Three controller batteries on a white background, from left to right: DualShock 3, DualShock Sense, DualShock Edge
DualShock 3 with 570 mAh (left), DualShock Sense with 1560 mAh (center), DualShock Edge with 1050 mAh (right)

Rummaging through the controller reveals more changes, but the trigger mechanism in particular has had one minor, and one major, overhaul. Starting with the minor, many DualSense owners were reporting that one of two springs on the R2 and/or L2 trigger was wearing out and breaking. This left people with a trigger that was “floppy” for a lack of a better word. The new Edge controller uses a more robust spring. It’s nice to see Sony’s engineers are paying attention. The design didn’t change, they just iterated and improved on the materials already there.

The trigger mechanisms of the DualSense Edge and DualSense
Talk about minor changes. The DualSense Edge (left) has a more robust trigger spring than the DualSense (right).

The DualSense Edge’s Secret Upgrade

Most modern controllers these days use Hall effect sensors in the triggers and Sony has been behind the curve with its simple graphite activated circuits. At least they’re not pots, and by all accounts they seem to work well enough, but that is the same mechanism that you’ll find on your d-pad. It’s accurate enough and for 99% of people it will work just fine.

With the DualSense Edge, that graphite activated circuit is still there for the L1 and the R1 buttons, but the trigger mechanism itself now uses a Hall effect sensor. This is a game changer for PS5 gamers because the sensor is not only more accurate but also has the potential to outlast the graphite pads it replaces.

Where the DualSense (left) has two graphite activated circuits, the Edge (right) substitutes the trigger for a Hall effect sensor.

The Persisting Issue of Drift

A number of things can cause a potentiometer-based thumbstick to drift, but the main reason is down to the mechanical wear caused by a copper brush moving against a film resistor. We’ve covered this in great detail in our stick drift video. The problem is widespread and very well known.

But there is a solution to drift, one that all manufacturers are familiar with, and that is Hall effect sensors. Inside most modern controllers you’ll find a few of these sensors in the trigger mechanisms—but nowhere else. Hall effect sensors allow those trigger mechanisms to be compact and simple, reducing the cost of producing them while also increasing the longevity of the mechanism as a whole by reducing the number of mechanical components.

The internals of two Xbox controllers showing triggers and rumble motors
Everything connected to the trigger on the Xbox 360 controller (left) vs the trigger on the Xbox One controller (right) and a single sensor.

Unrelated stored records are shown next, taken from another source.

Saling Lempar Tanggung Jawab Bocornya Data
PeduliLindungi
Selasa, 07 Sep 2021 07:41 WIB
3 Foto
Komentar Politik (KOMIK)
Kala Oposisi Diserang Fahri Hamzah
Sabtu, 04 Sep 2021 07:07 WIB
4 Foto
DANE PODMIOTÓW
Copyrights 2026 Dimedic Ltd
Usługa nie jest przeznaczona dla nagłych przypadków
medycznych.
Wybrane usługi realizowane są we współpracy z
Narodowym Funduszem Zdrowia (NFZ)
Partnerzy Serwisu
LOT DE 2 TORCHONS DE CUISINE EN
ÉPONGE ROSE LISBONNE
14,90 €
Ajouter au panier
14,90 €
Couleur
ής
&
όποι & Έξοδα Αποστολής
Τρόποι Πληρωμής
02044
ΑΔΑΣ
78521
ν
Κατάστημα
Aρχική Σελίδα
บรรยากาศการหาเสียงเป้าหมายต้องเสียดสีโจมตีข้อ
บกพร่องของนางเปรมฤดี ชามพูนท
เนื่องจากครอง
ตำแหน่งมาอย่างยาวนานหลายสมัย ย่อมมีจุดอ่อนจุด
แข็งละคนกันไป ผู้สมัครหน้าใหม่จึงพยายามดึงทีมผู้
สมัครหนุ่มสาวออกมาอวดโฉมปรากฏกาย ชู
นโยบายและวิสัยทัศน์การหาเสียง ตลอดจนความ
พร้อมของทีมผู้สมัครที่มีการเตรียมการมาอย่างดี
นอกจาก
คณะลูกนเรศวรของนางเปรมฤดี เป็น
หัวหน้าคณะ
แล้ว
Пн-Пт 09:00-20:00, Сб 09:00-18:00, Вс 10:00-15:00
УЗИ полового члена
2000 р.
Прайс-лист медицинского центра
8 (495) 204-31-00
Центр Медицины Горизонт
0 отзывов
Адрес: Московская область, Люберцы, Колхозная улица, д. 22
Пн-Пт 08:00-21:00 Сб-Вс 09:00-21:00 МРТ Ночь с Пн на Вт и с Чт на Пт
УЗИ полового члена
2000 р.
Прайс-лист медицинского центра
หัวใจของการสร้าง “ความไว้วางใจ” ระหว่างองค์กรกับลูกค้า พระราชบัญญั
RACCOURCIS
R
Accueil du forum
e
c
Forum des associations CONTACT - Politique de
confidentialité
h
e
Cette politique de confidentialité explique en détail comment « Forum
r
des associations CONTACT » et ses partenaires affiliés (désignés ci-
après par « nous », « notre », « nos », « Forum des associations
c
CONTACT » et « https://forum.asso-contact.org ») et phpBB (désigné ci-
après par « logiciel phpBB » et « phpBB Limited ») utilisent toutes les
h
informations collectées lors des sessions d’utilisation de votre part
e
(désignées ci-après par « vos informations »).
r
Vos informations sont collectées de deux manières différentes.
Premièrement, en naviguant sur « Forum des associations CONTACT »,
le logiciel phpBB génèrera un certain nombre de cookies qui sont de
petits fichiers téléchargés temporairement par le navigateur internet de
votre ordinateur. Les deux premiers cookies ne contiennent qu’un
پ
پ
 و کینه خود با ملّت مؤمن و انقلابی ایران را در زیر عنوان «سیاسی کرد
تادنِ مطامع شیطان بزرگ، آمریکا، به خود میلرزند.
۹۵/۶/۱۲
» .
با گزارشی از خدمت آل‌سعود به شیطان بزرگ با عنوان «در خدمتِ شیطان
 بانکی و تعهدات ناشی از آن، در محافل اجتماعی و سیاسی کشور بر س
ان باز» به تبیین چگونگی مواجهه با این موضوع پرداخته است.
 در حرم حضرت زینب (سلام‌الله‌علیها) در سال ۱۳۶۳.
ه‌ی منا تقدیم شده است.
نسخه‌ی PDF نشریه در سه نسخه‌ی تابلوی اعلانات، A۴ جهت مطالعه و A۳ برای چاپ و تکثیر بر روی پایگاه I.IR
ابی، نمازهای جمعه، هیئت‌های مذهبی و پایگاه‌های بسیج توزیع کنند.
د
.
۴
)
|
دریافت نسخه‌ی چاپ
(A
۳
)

Hall effect sensors are more resistant, though not impervious, to drift because the element of mechanical wear is removed from the equation. A sensor sits on a circuit which can detect changes to the magnetic field around it. This change is translated to movement by other chips on the circuit. Because there’s no wear and tear, the failure points are now restricted to the sensor and the magnet. The lifespan of a sensor will depend on its production quality but it wouldn’t be unreasonable to expect a lifespan of 10 to 20 years. A neodymium magnet will lose around 1% of its magnetic field after 100 years. All elements of this system can be designed to last a very long time.

Sony in particular stands alone as the only manufacturer of modern controllers to have made Hall effect sensor thumbsticks with a subset of Dualshock 3 Sixaxis controllers released between 2008 and 2013. At the time barely anybody noticed that this controller was a cut above the rest so it wasn’t hard for Sony to nix what was then, and still is today, a superior thumbstick design.

That upgrade was so silent that it’s tough to find a record of such a significant redesign. The DualShock 3 Sixaxis Wikipedia page is an excellent example, the only reference to an improved thumbstick is the “10-bit analog sensitivity” with no mention whatsoever of the Hall effect sensors. But, the fact that these controllers will quietly outlast even newer models, isn’t enough for Sony’s bottom line. Not yet anyway.

DualShock 3 Sixaxis thumbstick internals
The DualShock 3 Sixaxis controller used 4-pin Hall Effect sensors in the thumbstick module. The “brush” is actually a magnet.

The Solution to Drift

But talk is cheap so let’s get to real solutions. Aside from certain models of Sony’s DualShock 3 Sixaxis controller, Gulikit has been the only other manufacturer of controllers to disrupt the potentiometer-based thumbstick market. 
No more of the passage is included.